-------- DATASET RECORDS --------
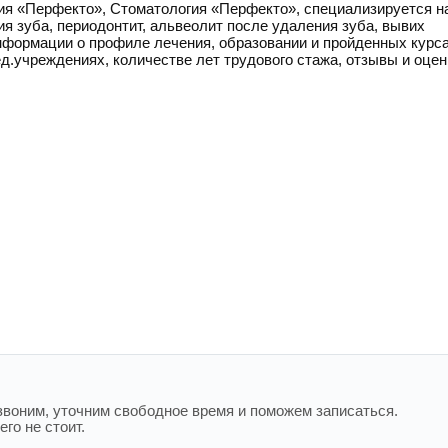
ия «Перфекто», Стоматология «Перфекто», специализируется н
я зуба, периодонтит, альвеолит после удаления зуба, вывих
информации о профиле лечения, образовании и пройденных курса
ед.учреждениях, количестве лет трудового стажа, отзывы и оцен
воним, уточним свободное время и поможем записаться.
го не стоит.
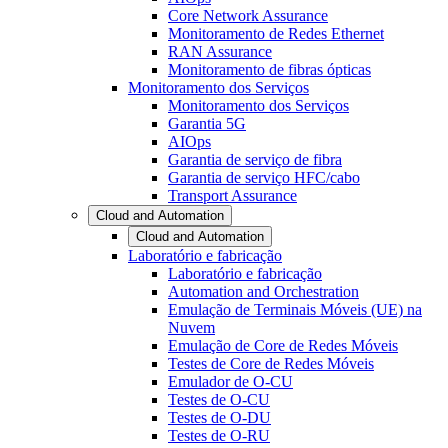
Core Network Assurance
Monitoramento de Redes Ethernet
RAN Assurance
Monitoramento de fibras ópticas
Monitoramento dos Serviços
Monitoramento dos Serviços
Garantia 5G
AIOps
Garantia de serviço de fibra
Garantia de serviço HFC/cabo
Transport Assurance
Cloud and Automation
Cloud and Automation
Laboratório e fabricação
Laboratório e fabricação
Automation and Orchestration
Emulação de Terminais Móveis (UE) na
Nuvem
Emulação de Core de Redes Móveis
Testes de Core de Redes Móveis
Emulador de O-CU
Testes de O-CU
Testes de O-DU
Testes de O-RU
--------
▸ TASK OBJECTIVE
From the entries above, copy every line where the word "Redes" shows up.

▸ WRITTEN SOLUTION
Monitoramento de Redes Ethernet
Emulação de Core de Redes Móveis
Testes de Core de Redes Móveis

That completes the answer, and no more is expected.